Copy out, from the entries below, each line that holds the string "Course".

■ Data:
· · ·

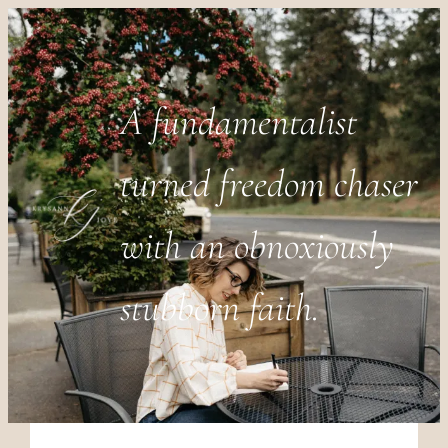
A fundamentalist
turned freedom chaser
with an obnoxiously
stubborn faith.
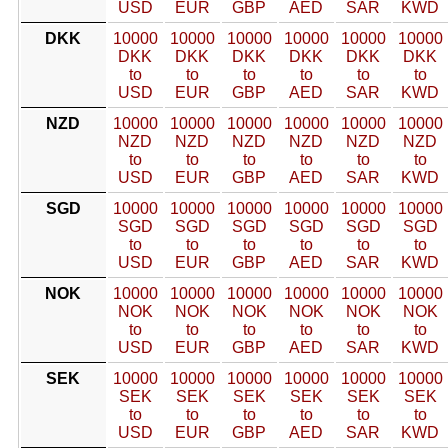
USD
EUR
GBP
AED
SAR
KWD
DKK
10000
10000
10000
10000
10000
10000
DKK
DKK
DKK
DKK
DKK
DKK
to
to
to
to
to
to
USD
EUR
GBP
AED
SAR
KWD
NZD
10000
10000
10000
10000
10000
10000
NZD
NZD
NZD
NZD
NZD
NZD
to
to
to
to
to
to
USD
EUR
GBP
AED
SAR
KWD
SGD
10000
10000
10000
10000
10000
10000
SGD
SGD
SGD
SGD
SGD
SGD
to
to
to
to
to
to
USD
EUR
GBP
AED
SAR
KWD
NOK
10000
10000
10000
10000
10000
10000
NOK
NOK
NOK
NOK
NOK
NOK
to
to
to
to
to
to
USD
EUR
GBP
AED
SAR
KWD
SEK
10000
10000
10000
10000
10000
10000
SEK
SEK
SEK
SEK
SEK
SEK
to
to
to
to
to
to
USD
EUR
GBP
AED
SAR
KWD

· · ·

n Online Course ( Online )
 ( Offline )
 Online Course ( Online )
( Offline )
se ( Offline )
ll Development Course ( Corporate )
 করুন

· · ·

■ Solution for this exercise:
n Online Course ( Online )
 Online Course ( Online )
ll Development Course ( Corporate )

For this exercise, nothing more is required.